Pourtant, Smiley est bientôt secrètement réengagé sur l’injonction du gouvernement, qui craint que le service ne compte une taupe au service des soviétiques dans ses rangs. L’enquête démarre…

Pour son nouveau film, trois ans après le prometteur film de vampires « Morse », Tomas Alfredson fait dans le film d’espionnage mais plus du côté de « l’Affaire Cicéron » que de James Bond ou Jason Bourne! Ici, très peu d’action mais un récit qui prend son temps, à l’image du personnage de Smiley incarné par un génial Gary Oldman, presque mutique, loin de ses rôles d’agités du bocal qui ont fait sa renommée. S’appuyant sur une reconstitution des 70’s d’une qualité rare, le cinéaste suédois confirme ses qualités de metteur en scène et son talent d’esthète de l’image. Petit à petit, Smiley rassemble les pièces du puzzle en recueillant les confessions de chacun, pour parvenir à débusquer le traître. Ce qui est fabuleux dans le film est que le « Cirque » (MI6) est présenté comme une administration classique, un peu vieillote, où ont même lieu des soirées où chacun prépare un gâteau ou un cocktail, mais également comme un nid de vipères où l’on ne peut se fier à personne. Quant au casting réuni par Alfredson, il représente ce qui se fait de mieux: outre Gary Oldman, Colin firth, John Hurt, Toby Jones et Tom Hardy finissent de donner un cachet sans pareil à ce merveilleux film. Cerise sur le gâteau, la somptueuse B.O. d’Alberto Iglesias qui s’impose vraiment comme un compositeur brillant. Et que dire de ce final sur une reprise de « la mer » de Trénet?

Courez traquer la taupe mais attention! La moindre seconde d’inattention se paie cash!

 

CRITIQUE: MELANCHOLIA

1ère Partie: après une introduction apocalyptique sur le bouleversant prélude de « Tristan et Isolde » de Wagner, on assiste au mariage de Justine, préparé par sa soeur Claire et son mari John. Le mariage est l’occasion d’un règlement de comptes familial où tout le monde en prend pour son grade. 2ème partie:Les deux soeurs et l’enfant de Claire se rertouvent dans la grande demeure familiale et attendent dans l’angoisse la probable collision de la planète Melancholia avec la Terre.

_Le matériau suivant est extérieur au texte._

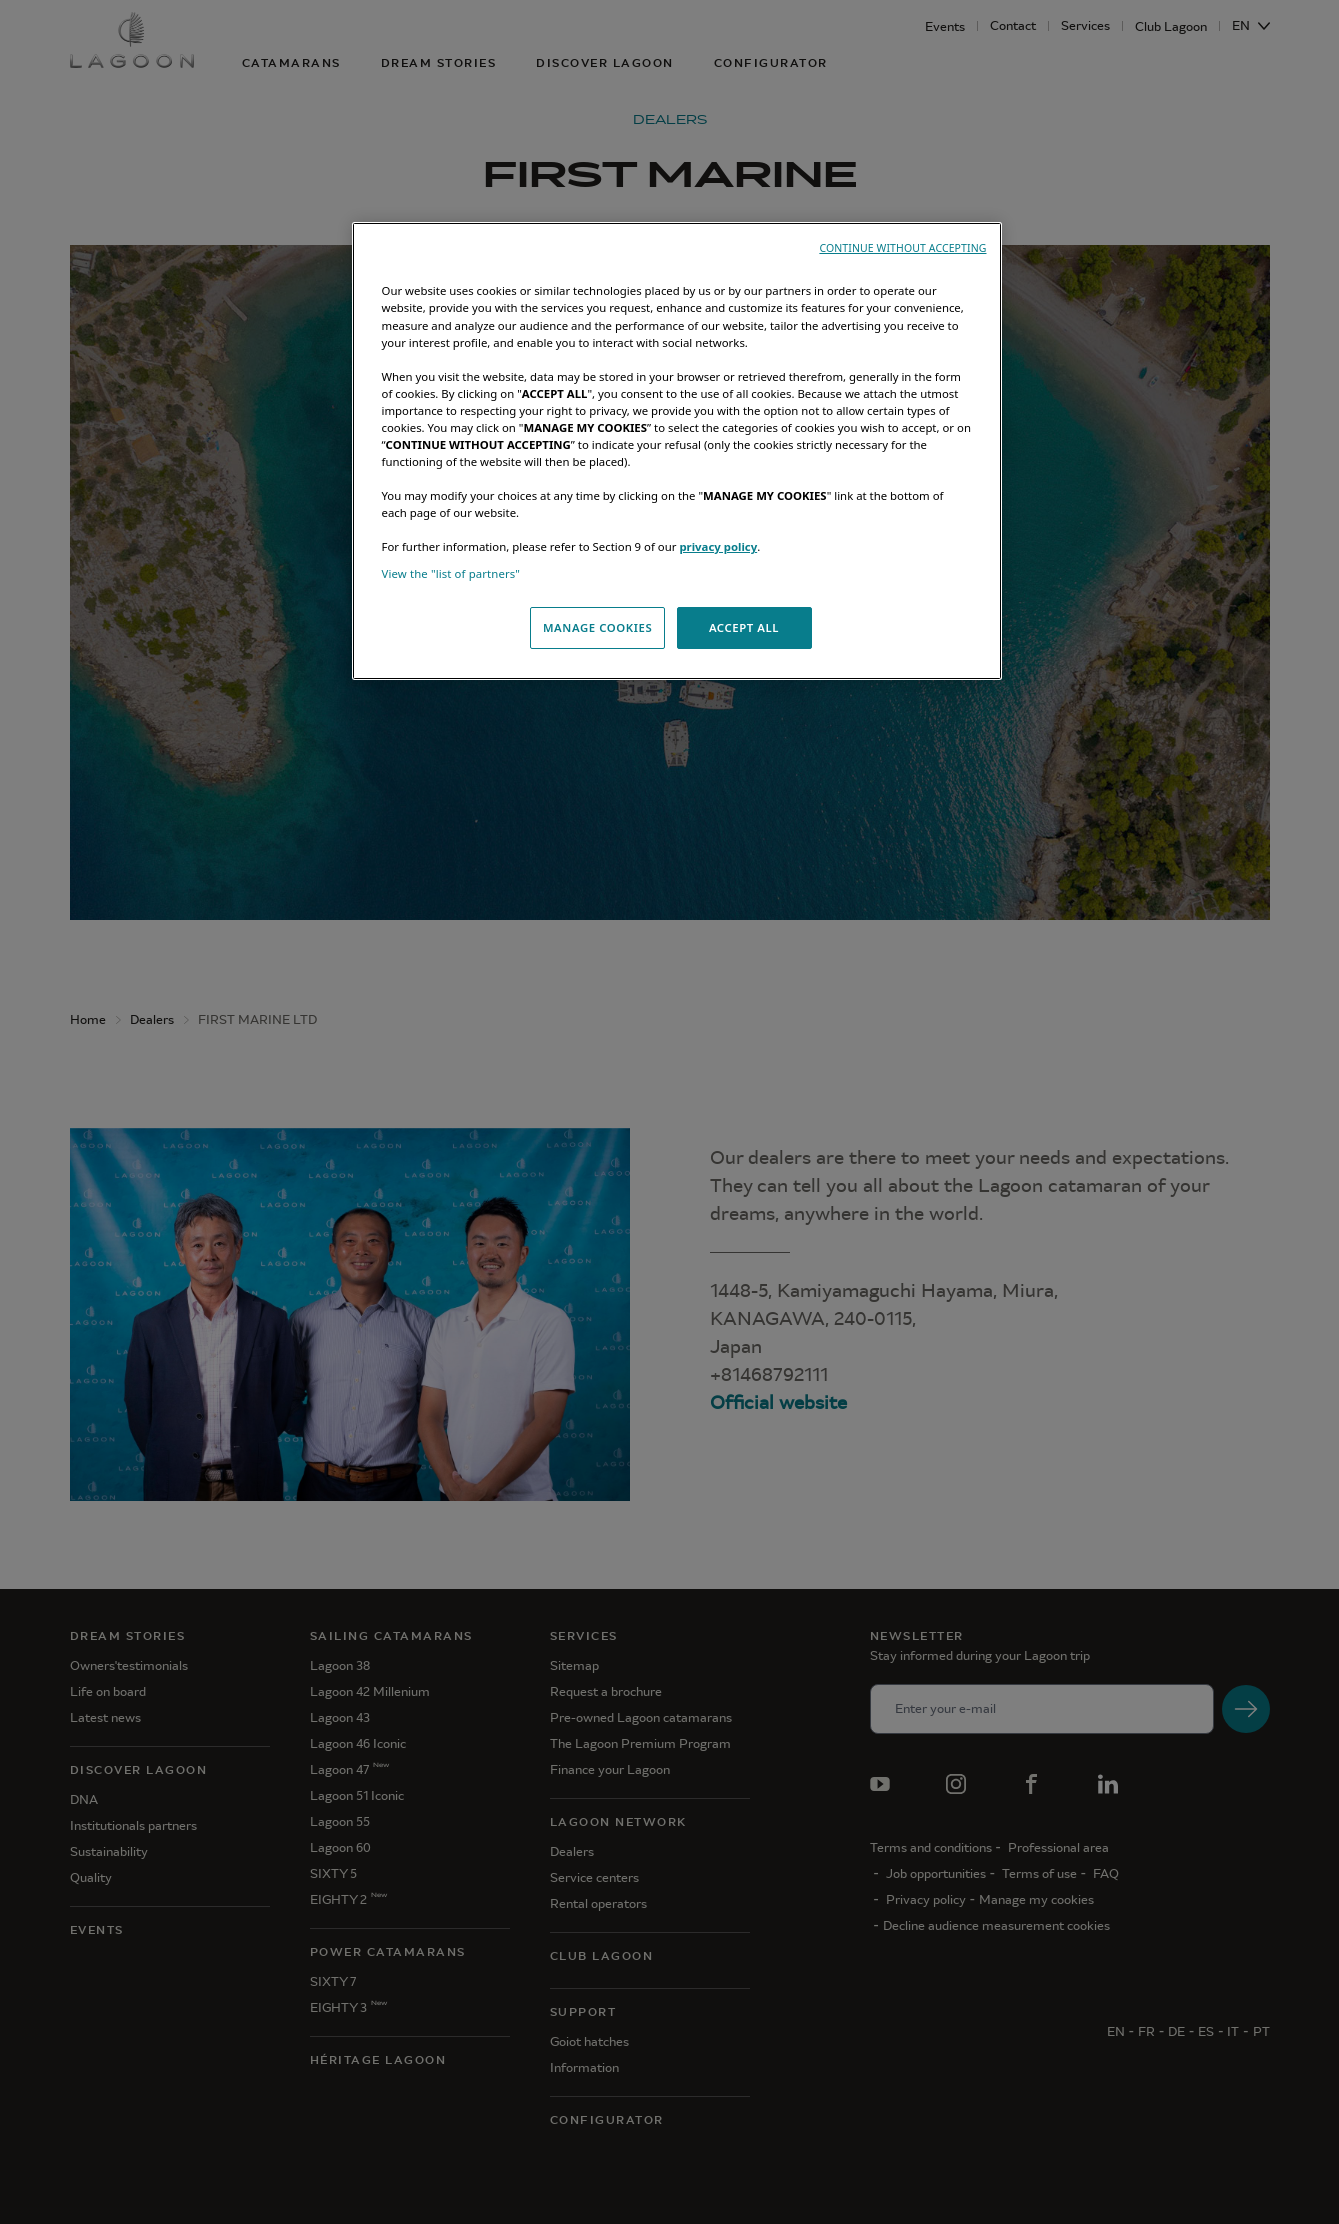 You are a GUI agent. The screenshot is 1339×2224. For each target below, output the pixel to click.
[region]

Le film de Lars Von Trier est un objet cinématographique vraiment à part. Sur la forme, il est un mélange de réalisme documentaire, tourné dans sa grande majorité caméra à l’épaule et de classicisme évoquant parfois le cinéma de Visconti. Bourré de références, la première partie évoque également la scène du mariage de « voyage au bout de l’enfer » avec cette manière de dilater le temps qui peut parfois donner l’impression de quelques longueurs. Sur le fond, le film peut être interprété d’une multitude de manières, Lars Von Trier n’ayant pas mis en scène une simple histoire de fin du monde à la Roland Emmerich. Il tente surtout de nous faire ressentir l’état mélancolique et il y parvient à merveille.

Pour incarner ses personnages, il réunit un casting de prestige avec Kirsten Dunst, au prix d’interprétation ô combien mérite, Charlotte Gainsbourg toujours parfaite, Kiefer Sutherland qu’on découvre très bon, Charlotte Rampling en mère insupportable et John hurt, excellent dans le rôle du père.

Pour encadrer ces deux parties, la scène d’ouverture et la scène finale sont probablement deux scènes parmi les plus belles de l’Histoire du Cinéma, non, je n’ai pas peur des mots! Et je ne peux m’empêcher de penser que si le réalisateur danois était moins c… et qu’il n’avait pas fait des siennes lors du festival de Cannes, c’est avec la Palme qu’il serait reparti! Vraiment dommage car « Melancholia » est un film fabuleux!